🤖 AI Summary
This study investigates whether large language model (LLM) decoders exacerbate demographic bias in automatic speech recognition due to textual priors. Leveraging the Common Voice 24 and Fair-Speech datasets, the authors systematically evaluate the fairness of three architectural paradigms—CTC, encoder-decoder, and explicit LLM decoders—across five demographic dimensions under 12 acoustic degradation conditions, conducting 216 inference experiments in total. The work reveals, for the first time, that audio encoder design exerts a far greater influence on fairness and robustness than LLM scale. Notably, Whisper exhibits a 9.62% insertion rate for Indian-accented speech, and silence injection amplifies its accent bias by 4.64×. Highly compressed audio tends to trigger repetitive errors in LLMs, while Granite-8B demonstrates superior demographic fairness with a WER ratio of 2.28.
📝 Abstract
As pretrained large language models replace task-specific decoders in speech recognition, a critical question arises: do their text-derived priors make recognition fairer or more biased across demographic groups? We evaluate nine models spanning three architectural generations (CTC with no language model, encoder-decoder with an implicit LM, and LLM-based with an explicit pretrained decoder) on about 43,000 utterances across five demographic axes (ethnicity, accent, gender, age, first language) using Common Voice 24 and Meta's Fair-Speech, a controlled-prompt dataset that eliminates vocabulary confounds. On clean audio, three findings challenge assumptions: LLM decoders do not amplify racial bias (Granite-8B has the best ethnicity fairness, max/min WER = 2.28); Whisper exhibits pathological hallucination on Indian-accented speech with a non-monotonic insertion-rate spike to 9.62% at large-v3; and audio compression predicts accent fairness more than LLM scale.
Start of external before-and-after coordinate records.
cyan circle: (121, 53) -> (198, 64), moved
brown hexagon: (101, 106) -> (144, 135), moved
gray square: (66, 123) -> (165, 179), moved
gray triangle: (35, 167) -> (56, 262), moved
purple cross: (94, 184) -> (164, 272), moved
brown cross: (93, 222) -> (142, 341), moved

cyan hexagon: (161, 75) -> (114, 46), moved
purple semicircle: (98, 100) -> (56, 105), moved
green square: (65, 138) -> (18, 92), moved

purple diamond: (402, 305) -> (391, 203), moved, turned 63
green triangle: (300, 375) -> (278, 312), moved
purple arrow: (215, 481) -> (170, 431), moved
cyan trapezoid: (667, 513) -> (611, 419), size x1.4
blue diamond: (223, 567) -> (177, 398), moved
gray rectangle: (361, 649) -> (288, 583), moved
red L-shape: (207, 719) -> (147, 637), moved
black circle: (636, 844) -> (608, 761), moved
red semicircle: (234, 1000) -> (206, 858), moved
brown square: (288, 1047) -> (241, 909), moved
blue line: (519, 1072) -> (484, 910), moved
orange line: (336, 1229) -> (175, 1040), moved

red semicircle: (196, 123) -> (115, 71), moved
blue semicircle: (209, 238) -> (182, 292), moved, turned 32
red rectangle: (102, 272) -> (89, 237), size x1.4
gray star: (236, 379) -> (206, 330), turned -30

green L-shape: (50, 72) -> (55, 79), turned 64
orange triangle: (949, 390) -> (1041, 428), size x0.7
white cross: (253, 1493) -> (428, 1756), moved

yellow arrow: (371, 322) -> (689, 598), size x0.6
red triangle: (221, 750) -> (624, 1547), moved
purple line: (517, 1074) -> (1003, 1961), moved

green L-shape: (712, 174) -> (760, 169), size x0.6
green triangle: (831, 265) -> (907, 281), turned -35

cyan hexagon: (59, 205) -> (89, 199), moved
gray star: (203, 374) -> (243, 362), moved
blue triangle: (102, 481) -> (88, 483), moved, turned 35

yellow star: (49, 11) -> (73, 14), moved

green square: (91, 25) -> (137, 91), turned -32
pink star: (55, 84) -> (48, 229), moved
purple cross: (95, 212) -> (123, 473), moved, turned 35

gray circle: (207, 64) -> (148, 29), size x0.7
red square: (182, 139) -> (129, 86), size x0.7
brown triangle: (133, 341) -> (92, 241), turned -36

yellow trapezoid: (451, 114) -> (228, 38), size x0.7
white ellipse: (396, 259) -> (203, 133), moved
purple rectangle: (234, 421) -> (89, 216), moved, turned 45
We then stress-test these findings under 12 acoustic degradation conditions (noise, reverberation, silence injection, chunk masking) across both datasets, totaling 216 inference runs. Severe degradation paradoxically compresses fairness gaps as all groups converge to high WER, but silence injection amplifies Whisper's accent bias up to 4.64x by triggering demographic-selective hallucination. Under masking, Whisper enters catastrophic repetition loops (86% of 51,797 insertions) while explicit-LLM decoders produce 38x fewer insertions with near-zero repetition; high-compression audio encoding (Q-former) reintroduces repetition pathology even in LLM decoders. These results suggest that audio encoder design, not LLM scaling, is the primary lever for equitable and robust speech recognition.